Preserved close linkage between the genes encoding troponin I and troponin T, reflecting an evolution of adapter proteins coupling the Ca2+ signaling of contractility

Qi Quan Huang, Jian Ping Jin*

*Corresponding author for this work

Research output: Contribution to journalArticlepeer-review

24 Scopus citations

Abstract

Ca2+-regulated motility is essential to numerous cellular functions, including muscle contraction. Systems with troponin C, myosin light chain, or calmodulin as the Ca2+ receptor have evolved in striated muscle and other types of cells to transduce the cytoplasm Ca2+ signals into allosteric conformational changes of contractile proteins. While these Ca2+ receptors are homologous proteins, their coupling to the responding elements is quite different in various cell types.

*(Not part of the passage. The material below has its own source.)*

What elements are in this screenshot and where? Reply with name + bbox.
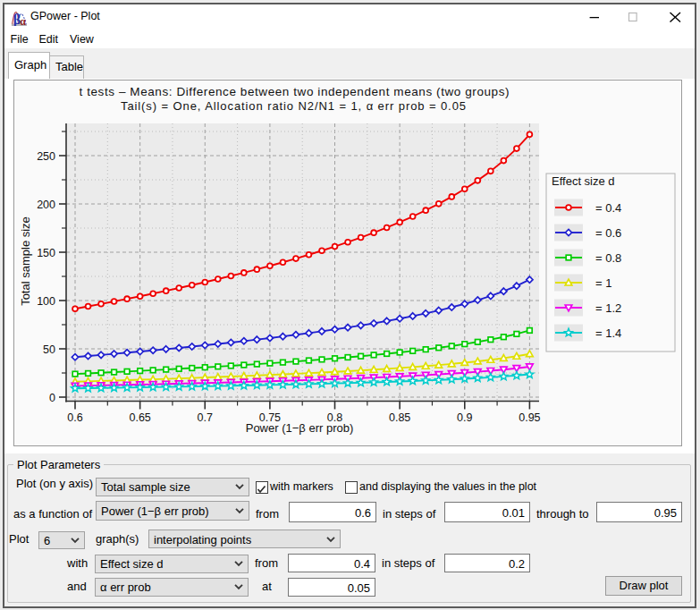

The Ca2+ regulatory system in vertebrate striated muscle represents a highly specialized such signal transduction pathway consisting of the troponin complex and tropomyosin associated with the actin filament. To understand the molecular mechanism in the Ca2+ regulation of muscle contraction and cell motility, we have revealed a preserved ancestral close linkage between the genes encoding two of the troponin subunits, troponin I and troponin T, in the genome of mouse. The data suggest that the troponin I and troponin T genes may have originated from a single locus and evolved in parallel to encode a striated muscle-specific adapter to couple the Ca2+ receptor, troponin C, to the actin-myosin contractile machinery. This hypothesis views the three troponin subunits as two structure-function domains: the Ca2+ receptor and the signal transducing adapter. This model may help to further our understanding of the Ca2+ regulation of muscle contraction and the structure-function relationship of other potential adapter proteins which are converged to constitute the Ca2+ signal transduction pathways governing non-muscle cell motility.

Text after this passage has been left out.